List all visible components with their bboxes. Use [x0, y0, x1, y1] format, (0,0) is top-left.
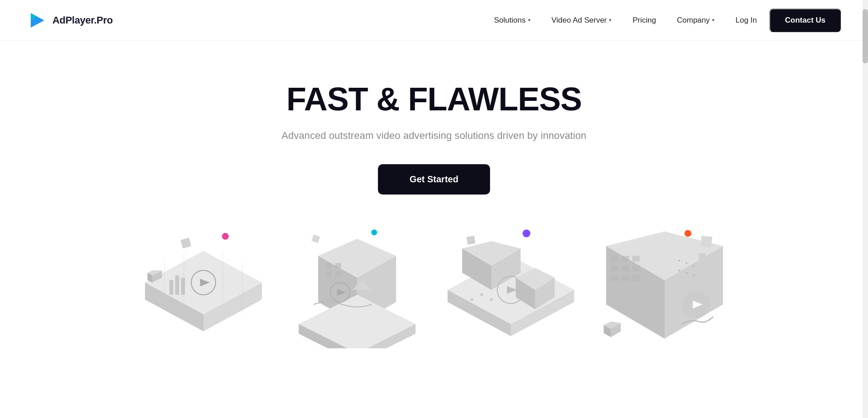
iso-illustration-2 [285, 222, 429, 348]
svg-rect-34 [611, 266, 618, 271]
chevron-down-icon-2: ▾ [609, 17, 612, 23]
svg-rect-50 [698, 253, 705, 260]
svg-rect-30 [467, 236, 476, 245]
iso-illustration-1 [131, 222, 276, 348]
svg-point-42 [693, 265, 694, 266]
nav-video-ad-server-label: Video Ad Server [552, 16, 607, 25]
svg-point-29 [523, 229, 530, 237]
nav-solutions[interactable]: Solutions ▾ [486, 11, 539, 29]
iso-illustration-4 [592, 222, 737, 348]
svg-point-40 [678, 260, 680, 261]
svg-point-25 [480, 293, 483, 296]
nav-contact-button[interactable]: Contact Us [769, 9, 841, 32]
svg-point-20 [371, 229, 377, 235]
logo-text: AdPlayer.Pro [52, 14, 113, 26]
svg-point-44 [685, 272, 687, 274]
svg-rect-16 [335, 271, 341, 276]
svg-rect-8 [170, 280, 174, 294]
svg-rect-37 [611, 276, 618, 281]
svg-rect-49 [701, 236, 712, 248]
svg-rect-35 [622, 266, 629, 271]
svg-point-41 [685, 262, 687, 264]
svg-rect-21 [311, 234, 320, 243]
nav-video-ad-server[interactable]: Video Ad Server ▾ [543, 11, 620, 29]
logo[interactable]: AdPlayer.Pro [27, 10, 113, 30]
nav-links: Solutions ▾ Video Ad Server ▾ Pricing Co… [486, 9, 841, 32]
nav-pricing[interactable]: Pricing [624, 11, 664, 29]
svg-point-24 [471, 298, 473, 301]
svg-rect-33 [632, 256, 640, 262]
svg-rect-32 [622, 256, 629, 262]
svg-point-43 [678, 270, 680, 271]
navigation: AdPlayer.Pro Solutions ▾ Video Ad Server… [0, 0, 868, 41]
svg-point-26 [490, 298, 493, 301]
iso-card-4 [592, 222, 737, 348]
svg-rect-9 [175, 276, 179, 295]
svg-point-48 [684, 230, 691, 237]
hero-section: FAST & FLAWLESS Advanced outstream video… [0, 41, 868, 348]
iso-illustrations [0, 222, 868, 348]
iso-card-3 [439, 222, 583, 348]
iso-illustration-3 [439, 222, 583, 348]
nav-pricing-label: Pricing [632, 16, 656, 25]
logo-icon [27, 10, 47, 30]
svg-rect-14 [335, 263, 341, 268]
svg-rect-36 [632, 266, 640, 271]
svg-rect-31 [611, 256, 618, 262]
iso-card-2 [285, 222, 429, 348]
svg-rect-13 [326, 263, 331, 268]
iso-card-1 [131, 222, 276, 348]
nav-company[interactable]: Company ▾ [669, 11, 723, 29]
svg-point-11 [222, 233, 229, 240]
svg-rect-12 [180, 238, 191, 249]
svg-rect-15 [326, 271, 331, 276]
scrollbar-thumb[interactable] [863, 9, 868, 63]
hero-title: FAST & FLAWLESS [286, 81, 581, 117]
svg-point-45 [693, 274, 694, 276]
chevron-down-icon-3: ▾ [712, 17, 715, 23]
nav-login[interactable]: Log In [727, 11, 765, 29]
chevron-down-icon: ▾ [528, 17, 531, 23]
svg-rect-10 [181, 278, 185, 295]
svg-rect-39 [632, 276, 640, 281]
scrollbar[interactable] [863, 0, 868, 418]
hero-subtitle: Advanced outstream video advertising sol… [282, 130, 586, 142]
nav-company-label: Company [677, 16, 710, 25]
get-started-button[interactable]: Get Started [378, 164, 490, 195]
nav-solutions-label: Solutions [494, 16, 526, 25]
svg-rect-38 [622, 276, 629, 281]
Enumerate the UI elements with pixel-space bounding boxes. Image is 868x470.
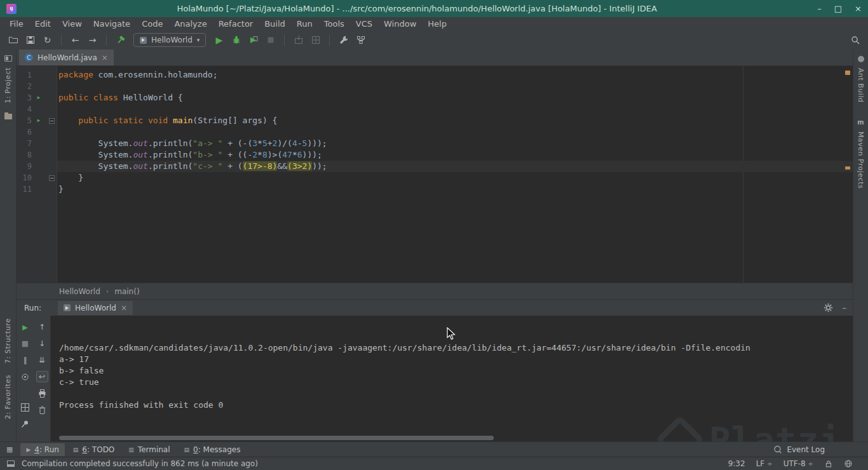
thread-dump-icon[interactable]	[19, 371, 31, 382]
menu-window[interactable]: Window	[378, 18, 422, 29]
sidebar-item-ant-build[interactable]: Ant Build	[857, 68, 865, 102]
menu-vcs[interactable]: VCS	[350, 18, 378, 29]
project-window-icon[interactable]	[4, 55, 12, 62]
forward-icon[interactable]: →	[85, 32, 100, 48]
code-token: (17>-8)	[243, 161, 278, 171]
open-folder-icon[interactable]	[5, 32, 21, 48]
folder-icon[interactable]	[4, 114, 12, 119]
event-log-icon	[773, 445, 782, 454]
caret-position-widget[interactable]: 9:32	[728, 459, 745, 468]
settings-wrench-icon[interactable]	[336, 32, 351, 48]
run-with-coverage-button[interactable]	[245, 32, 261, 48]
toolwindow-toggle-icon[interactable]	[6, 459, 15, 468]
code-token: )));	[307, 138, 327, 148]
menu-tools[interactable]: Tools	[318, 18, 350, 29]
editor-line-5[interactable]: 5▶ public static void main(String[] args…	[17, 115, 853, 126]
toolwindow-tab-terminal[interactable]: ▥Terminal	[123, 443, 175, 456]
code-token: "c-> "	[193, 161, 222, 171]
line-number: 4	[17, 104, 32, 115]
up-stack-icon[interactable]: ↑	[36, 321, 48, 333]
main-toolbar: ↻ ← → HelloWorld ▾ ▶	[0, 30, 868, 50]
pause-output-icon[interactable]: ∥	[19, 354, 31, 366]
soft-wrap-icon[interactable]: ↩	[36, 371, 48, 382]
toolwindow-tab-todo[interactable]: ▤6: TODO	[67, 443, 120, 456]
fold-icon[interactable]	[46, 115, 57, 126]
code-editor[interactable]: 1package com.erosennin.holamundo;2 3▶pub…	[17, 66, 853, 283]
restore-layout-icon[interactable]	[19, 401, 31, 413]
sync-icon[interactable]: ↻	[39, 32, 55, 48]
sidebar-item-structure[interactable]: 7: Structure	[4, 318, 12, 363]
sidebar-item-project[interactable]: 1: Project	[4, 67, 12, 104]
minimize-icon[interactable]: –	[817, 4, 822, 13]
clear-trash-icon[interactable]	[36, 404, 48, 415]
editor-line-2[interactable]: 2	[17, 81, 853, 92]
project-structure-icon[interactable]	[353, 32, 369, 48]
hide-panel-icon[interactable]: –	[843, 304, 847, 312]
code-text: package com.erosennin.holamundo;	[57, 69, 853, 81]
horizontal-scrollbar-thumb[interactable]	[59, 436, 494, 440]
editor-line-7[interactable]: 7 System.out.println("a-> " + (-(3*5+2)/…	[17, 138, 853, 149]
close-icon[interactable]: ×	[855, 4, 862, 13]
run-tab-helloworld[interactable]: HelloWorld ×	[58, 301, 133, 315]
menu-file[interactable]: File	[4, 18, 29, 29]
down-stack-icon[interactable]: ↓	[36, 338, 48, 349]
stop-icon[interactable]: ■	[19, 338, 31, 349]
menu-navigate[interactable]: Navigate	[88, 18, 136, 29]
tab-close-icon[interactable]: ×	[121, 304, 127, 312]
debug-button[interactable]	[228, 32, 244, 48]
menu-help[interactable]: Help	[422, 18, 452, 29]
tab-close-icon[interactable]: ×	[102, 54, 108, 62]
menu-run[interactable]: Run	[291, 18, 318, 29]
event-log-button[interactable]: Event Log	[773, 445, 863, 454]
editor-tab-helloworld[interactable]: C HelloWorld.java ×	[19, 50, 114, 65]
breadcrumb-class[interactable]: HelloWorld	[59, 287, 100, 296]
gear-icon[interactable]	[824, 303, 833, 312]
sidebar-item-maven-projects[interactable]: Maven Projects	[857, 131, 865, 189]
toolwindow-tab-messages[interactable]: ▤0: Messages	[179, 443, 247, 456]
menu-build[interactable]: Build	[259, 18, 291, 29]
line-number: 7	[17, 138, 32, 149]
error-stripe-mark[interactable]	[845, 166, 850, 170]
editor-line-3[interactable]: 3▶public class HelloWorld {	[17, 92, 853, 104]
console-line	[59, 388, 853, 399]
menu-edit[interactable]: Edit	[29, 18, 57, 29]
menu-code[interactable]: Code	[136, 18, 168, 29]
print-icon[interactable]	[36, 387, 48, 399]
editor-line-11[interactable]: 11}	[17, 184, 853, 195]
fold-icon[interactable]	[46, 172, 57, 184]
error-stripe-mark[interactable]	[845, 70, 850, 75]
pin-icon[interactable]	[19, 418, 31, 429]
editor-line-4[interactable]: 4	[17, 104, 853, 115]
globe-indicator-icon[interactable]	[844, 459, 853, 468]
editor-line-10[interactable]: 10 }	[17, 172, 853, 184]
run-console[interactable]: /home/csar/.sdkman/candidates/java/11.0.…	[51, 316, 853, 441]
back-icon[interactable]: ←	[67, 32, 83, 48]
build-hammer-icon[interactable]	[112, 32, 128, 48]
menu-analyze[interactable]: Analyze	[168, 18, 212, 29]
ant-build-icon[interactable]	[858, 56, 864, 62]
breadcrumb-method[interactable]: main()	[114, 287, 139, 296]
menu-view[interactable]: View	[57, 18, 88, 29]
run-button[interactable]: ▶	[211, 32, 227, 48]
maven-icon[interactable]: m	[857, 118, 865, 126]
save-icon[interactable]	[22, 32, 38, 48]
rerun-icon[interactable]: ▶	[19, 321, 31, 333]
encoding-widget[interactable]: UTF-8 ÷	[783, 459, 813, 468]
main-area: 1: Project 7: Structure 2: Favorites C H…	[0, 50, 868, 441]
search-everywhere-icon[interactable]	[847, 32, 863, 48]
scroll-to-end-icon[interactable]: ⇊	[36, 354, 48, 366]
sidebar-item-favorites[interactable]: 2: Favorites	[4, 375, 12, 419]
toolwindow-switcher-icon[interactable]: ▦	[6, 445, 13, 453]
editor-line-6[interactable]: 6	[17, 126, 853, 138]
menu-refactor[interactable]: Refactor	[213, 18, 259, 29]
maximize-icon[interactable]: □	[834, 4, 842, 13]
run-configuration-select[interactable]: HelloWorld ▾	[133, 33, 206, 47]
line-separator-widget[interactable]: LF ÷	[756, 459, 773, 468]
lock-icon[interactable]	[824, 459, 833, 468]
editor-line-9[interactable]: 9 System.out.println("c-> " + ((17>-8)&&…	[17, 161, 853, 172]
run-gutter-icon[interactable]: ▶	[32, 92, 46, 104]
editor-line-1[interactable]: 1package com.erosennin.holamundo;	[17, 69, 853, 81]
run-gutter-icon[interactable]: ▶	[32, 115, 46, 126]
editor-line-8[interactable]: 8 System.out.println("b-> " + ((-2*8)>(4…	[17, 149, 853, 161]
toolwindow-tab-run[interactable]: ▶4: Run	[20, 443, 64, 456]
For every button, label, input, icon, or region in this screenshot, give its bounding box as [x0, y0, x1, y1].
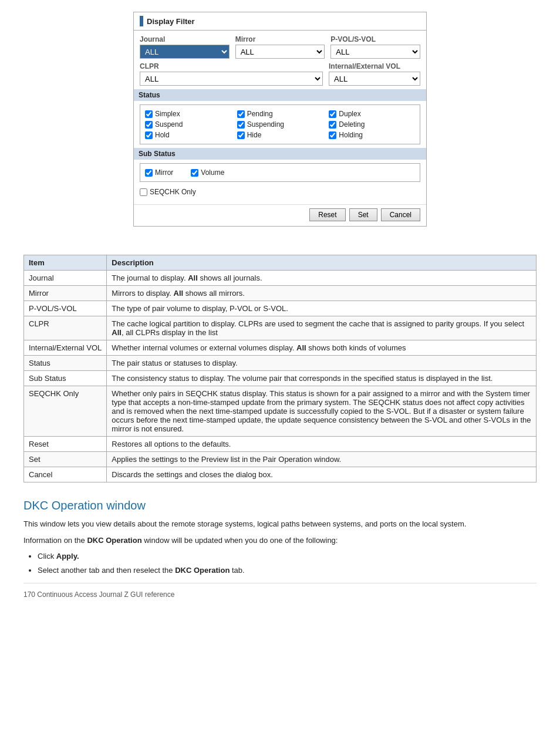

- - -

*WHAT YOU ARE ASKED TO DO*. Go through the records and gather the lines that hold "mark".

*TASK OUTPUT*.
error-stripe-mark[interactable]	[845, 166, 850, 170]
error-stripe-mark[interactable]	[845, 70, 850, 75]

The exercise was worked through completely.